▶ _EXERCISE REQUIREMENTS_:
Exact copies of all records below are needed.

▶ _MATERIAL FOR THE TASK_:
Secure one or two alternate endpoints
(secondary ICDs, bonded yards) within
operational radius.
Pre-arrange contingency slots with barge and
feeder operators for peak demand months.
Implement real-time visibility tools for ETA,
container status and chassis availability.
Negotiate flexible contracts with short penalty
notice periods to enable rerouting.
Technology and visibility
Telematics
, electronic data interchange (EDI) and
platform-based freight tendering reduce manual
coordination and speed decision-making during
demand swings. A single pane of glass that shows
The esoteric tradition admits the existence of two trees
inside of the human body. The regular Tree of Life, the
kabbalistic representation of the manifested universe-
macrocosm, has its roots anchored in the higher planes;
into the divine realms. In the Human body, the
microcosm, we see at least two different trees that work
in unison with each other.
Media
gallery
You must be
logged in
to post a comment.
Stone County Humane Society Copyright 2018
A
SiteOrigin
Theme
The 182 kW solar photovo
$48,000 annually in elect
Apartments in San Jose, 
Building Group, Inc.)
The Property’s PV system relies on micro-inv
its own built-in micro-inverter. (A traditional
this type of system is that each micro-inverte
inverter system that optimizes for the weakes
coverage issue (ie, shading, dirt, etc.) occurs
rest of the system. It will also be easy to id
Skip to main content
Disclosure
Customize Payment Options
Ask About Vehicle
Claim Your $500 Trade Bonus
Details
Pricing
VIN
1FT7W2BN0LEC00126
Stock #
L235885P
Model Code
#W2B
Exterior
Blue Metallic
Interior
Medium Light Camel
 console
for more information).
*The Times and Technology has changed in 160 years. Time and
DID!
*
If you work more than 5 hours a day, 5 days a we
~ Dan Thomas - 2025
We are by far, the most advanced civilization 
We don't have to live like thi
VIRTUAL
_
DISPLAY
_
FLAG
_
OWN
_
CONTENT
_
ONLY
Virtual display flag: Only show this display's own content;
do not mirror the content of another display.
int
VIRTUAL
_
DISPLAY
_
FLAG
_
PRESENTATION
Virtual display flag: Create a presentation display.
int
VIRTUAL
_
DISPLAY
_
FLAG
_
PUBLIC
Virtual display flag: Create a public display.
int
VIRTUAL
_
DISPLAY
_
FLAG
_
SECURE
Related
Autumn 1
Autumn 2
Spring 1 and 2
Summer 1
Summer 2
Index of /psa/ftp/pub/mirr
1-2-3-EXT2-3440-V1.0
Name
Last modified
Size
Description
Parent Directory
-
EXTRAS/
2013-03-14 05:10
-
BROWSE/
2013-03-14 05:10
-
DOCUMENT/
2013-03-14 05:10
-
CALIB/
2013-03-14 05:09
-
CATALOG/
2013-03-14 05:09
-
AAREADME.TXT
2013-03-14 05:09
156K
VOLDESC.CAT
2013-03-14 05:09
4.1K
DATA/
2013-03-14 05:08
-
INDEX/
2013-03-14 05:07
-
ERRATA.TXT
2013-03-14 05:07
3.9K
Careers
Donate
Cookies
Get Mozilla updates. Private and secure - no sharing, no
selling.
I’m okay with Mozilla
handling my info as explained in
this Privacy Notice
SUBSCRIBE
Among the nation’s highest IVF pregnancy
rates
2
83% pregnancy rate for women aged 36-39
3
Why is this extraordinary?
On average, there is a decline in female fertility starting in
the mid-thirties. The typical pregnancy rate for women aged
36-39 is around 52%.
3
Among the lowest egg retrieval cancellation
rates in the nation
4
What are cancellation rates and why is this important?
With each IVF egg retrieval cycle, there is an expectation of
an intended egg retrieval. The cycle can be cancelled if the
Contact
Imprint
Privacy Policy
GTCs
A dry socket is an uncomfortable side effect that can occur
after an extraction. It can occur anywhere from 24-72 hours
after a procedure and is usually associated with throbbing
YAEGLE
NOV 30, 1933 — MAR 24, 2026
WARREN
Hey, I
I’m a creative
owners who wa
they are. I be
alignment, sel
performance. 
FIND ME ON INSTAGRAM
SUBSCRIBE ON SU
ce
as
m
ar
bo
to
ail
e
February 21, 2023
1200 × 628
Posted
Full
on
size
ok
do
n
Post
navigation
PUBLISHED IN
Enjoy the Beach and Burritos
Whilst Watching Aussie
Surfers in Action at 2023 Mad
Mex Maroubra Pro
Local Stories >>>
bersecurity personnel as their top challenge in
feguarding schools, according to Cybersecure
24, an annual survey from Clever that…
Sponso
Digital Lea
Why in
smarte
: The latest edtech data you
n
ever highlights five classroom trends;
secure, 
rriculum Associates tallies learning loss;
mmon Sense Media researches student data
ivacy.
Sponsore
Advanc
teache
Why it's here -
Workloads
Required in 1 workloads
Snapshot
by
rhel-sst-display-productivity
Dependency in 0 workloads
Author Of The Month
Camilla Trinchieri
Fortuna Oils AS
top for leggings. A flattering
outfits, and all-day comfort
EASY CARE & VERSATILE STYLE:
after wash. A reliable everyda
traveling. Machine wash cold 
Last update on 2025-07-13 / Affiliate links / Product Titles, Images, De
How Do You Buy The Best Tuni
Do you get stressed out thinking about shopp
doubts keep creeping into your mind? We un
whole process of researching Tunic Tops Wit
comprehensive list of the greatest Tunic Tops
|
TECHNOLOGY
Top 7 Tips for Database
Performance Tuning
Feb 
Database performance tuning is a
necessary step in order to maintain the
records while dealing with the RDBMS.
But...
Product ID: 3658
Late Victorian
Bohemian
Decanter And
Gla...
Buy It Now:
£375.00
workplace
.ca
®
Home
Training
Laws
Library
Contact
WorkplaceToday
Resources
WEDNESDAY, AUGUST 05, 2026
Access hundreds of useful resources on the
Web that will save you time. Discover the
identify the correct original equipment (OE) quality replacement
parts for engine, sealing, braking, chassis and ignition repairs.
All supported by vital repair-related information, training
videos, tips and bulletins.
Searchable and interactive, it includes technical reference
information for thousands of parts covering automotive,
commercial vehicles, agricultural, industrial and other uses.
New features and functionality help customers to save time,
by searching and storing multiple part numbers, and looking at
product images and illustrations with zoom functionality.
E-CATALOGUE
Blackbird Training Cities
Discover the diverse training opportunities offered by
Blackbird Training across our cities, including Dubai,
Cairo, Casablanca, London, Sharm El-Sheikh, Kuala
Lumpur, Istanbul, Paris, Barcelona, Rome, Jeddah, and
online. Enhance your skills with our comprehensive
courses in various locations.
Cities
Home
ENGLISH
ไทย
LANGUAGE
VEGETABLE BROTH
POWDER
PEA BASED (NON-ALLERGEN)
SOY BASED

▶ _RESULT_:
Secure one or two alternate endpoints
(secondary ICDs, bonded yards) within
operational radius.
Pre-arrange contingency slots with barge and
feeder operators for peak demand months.
Implement real-time visibility tools for ETA,
container status and chassis availability.
Negotiate flexible contracts with short penalty
notice periods to enable rerouting.
Technology and visibility
Telematics
, electronic data interchange (EDI) and
platform-based freight tendering reduce manual
coordination and speed decision-making during
demand swings. A single pane of glass that shows
The esoteric tradition admits the existence of two trees
inside of the human body. The regular Tree of Life, the
kabbalistic representation of the manifested universe-
macrocosm, has its roots anchored in the higher planes;
into the divine realms. In the Human body, the
microcosm, we see at least two different trees that work
in unison with each other.
Media
gallery
You must be
logged in
to post a comment.
Stone County Humane Society Copyright 2018
A
SiteOrigin
Theme
The 182 kW solar photovo
$48,000 annually in elect
Apartments in San Jose, 
Building Group, Inc.)
The Property’s PV system relies on micro-inv
its own built-in micro-inverter. (A traditional
this type of system is that each micro-inverte
inverter system that optimizes for the weakes
coverage issue (ie, shading, dirt, etc.) occurs
rest of the system. It will also be easy to id
Skip to main content
Disclosure
Customize Payment Options
Ask About Vehicle
Claim Your $500 Trade Bonus
Details
Pricing
VIN
1FT7W2BN0LEC00126
Stock #
L235885P
Model Code
#W2B
Exterior
Blue Metallic
Interior
Medium Light Camel
 console
for more information).
*The Times and Technology has changed in 160 years. Time and
DID!
*
If you work more than 5 hours a day, 5 days a we
~ Dan Thomas - 2025
We are by far, the most advanced civilization 
We don't have to live like thi
VIRTUAL
_
DISPLAY
_
FLAG
_
OWN
_
CONTENT
_
ONLY
Virtual display flag: Only show this display's own content;
do not mirror the content of another display.
int
VIRTUAL
_
DISPLAY
_
FLAG
_
PRESENTATION
Virtual display flag: Create a presentation display.
int
VIRTUAL
_
DISPLAY
_
FLAG
_
PUBLIC
Virtual display flag: Create a public display.
int
VIRTUAL
_
DISPLAY
_
FLAG
_
SECURE
Related
Autumn 1
Autumn 2
Spring 1 and 2
Summer 1
Summer 2
Index of /psa/ftp/pub/mirr
1-2-3-EXT2-3440-V1.0
Name
Last modified
Size
Description
Parent Directory
-
EXTRAS/
2013-03-14 05:10
-
BROWSE/
2013-03-14 05:10
-
DOCUMENT/
2013-03-14 05:10
-
CALIB/
2013-03-14 05:09
-
CATALOG/
2013-03-14 05:09
-
AAREADME.TXT
2013-03-14 05:09
156K
VOLDESC.CAT
2013-03-14 05:09
4.1K
DATA/
2013-03-14 05:08
-
INDEX/
2013-03-14 05:07
-
ERRATA.TXT
2013-03-14 05:07
3.9K
Careers
Donate
Cookies
Get Mozilla updates. Private and secure - no sharing, no
selling.
I’m okay with Mozilla
handling my info as explained in
this Privacy Notice
SUBSCRIBE
Among the nation’s highest IVF pregnancy
rates
2
83% pregnancy rate for women aged 36-39
3
Why is this extraordinary?
On average, there is a decline in female fertility starting in
the mid-thirties. The typical pregnancy rate for women aged
36-39 is around 52%.
3
Among the lowest egg retrieval cancellation
rates in the nation
4
What are cancellation rates and why is this important?
With each IVF egg retrieval cycle, there is an expectation of
an intended egg retrieval. The cycle can be cancelled if the
Contact
Imprint
Privacy Policy
GTCs
A dry socket is an uncomfortable side effect that can occur
after an extraction. It can occur anywhere from 24-72 hours
after a procedure and is usually associated with throbbing
YAEGLE
NOV 30, 1933 — MAR 24, 2026
WARREN
Hey, I
I’m a creative
owners who wa
they are. I be
alignment, sel
performance. 
FIND ME ON INSTAGRAM
SUBSCRIBE ON SU
ce
as
m
ar
bo
to
ail
e
February 21, 2023
1200 × 628
Posted
Full
on
size
ok
do
n
Post
navigation
PUBLISHED IN
Enjoy the Beach and Burritos
Whilst Watching Aussie
Surfers in Action at 2023 Mad
Mex Maroubra Pro
Local Stories >>>
bersecurity personnel as their top challenge in
feguarding schools, according to Cybersecure
24, an annual survey from Clever that…
Sponso
Digital Lea
Why in
smarte
: The latest edtech data you
n
ever highlights five classroom trends;
secure, 
rriculum Associates tallies learning loss;
mmon Sense Media researches student data
ivacy.
Sponsore
Advanc
teache
Why it's here -
Workloads
Required in 1 workloads
Snapshot
by
rhel-sst-display-productivity
Dependency in 0 workloads
Author Of The Month
Camilla Trinchieri
Fortuna Oils AS
top for leggings. A flattering
outfits, and all-day comfort
EASY CARE & VERSATILE STYLE:
after wash. A reliable everyda
traveling. Machine wash cold 
Last update on 2025-07-13 / Affiliate links / Product Titles, Images, De
How Do You Buy The Best Tuni
Do you get stressed out thinking about shopp
doubts keep creeping into your mind? We un
whole process of researching Tunic Tops Wit
comprehensive list of the greatest Tunic Tops
|
TECHNOLOGY
Top 7 Tips for Database
Performance Tuning
Feb 
Database performance tuning is a
necessary step in order to maintain the
records while dealing with the RDBMS.
But...
Product ID: 3658
Late Victorian
Bohemian
Decanter And
Gla...
Buy It Now:
£375.00
workplace
.ca
®
Home
Training
Laws
Library
Contact
WorkplaceToday
Resources
WEDNESDAY, AUGUST 05, 2026
Access hundreds of useful resources on the
Web that will save you time. Discover the
identify the correct original equipment (OE) quality replacement
parts for engine, sealing, braking, chassis and ignition repairs.
All supported by vital repair-related information, training
videos, tips and bulletins.
Searchable and interactive, it includes technical reference
information for thousands of parts covering automotive,
commercial vehicles, agricultural, industrial and other uses.
New features and functionality help customers to save time,
by searching and storing multiple part numbers, and looking at
product images and illustrations with zoom functionality.
E-CATALOGUE
Blackbird Training Cities
Discover the diverse training opportunities offered by
Blackbird Training across our cities, including Dubai,
Cairo, Casablanca, London, Sharm El-Sheikh, Kuala
Lumpur, Istanbul, Paris, Barcelona, Rome, Jeddah, and
online. Enhance your skills with our comprehensive
courses in various locations.
Cities
Home
ENGLISH
ไทย
LANGUAGE
VEGETABLE BROTH
POWDER
PEA BASED (NON-ALLERGEN)
SOY BASED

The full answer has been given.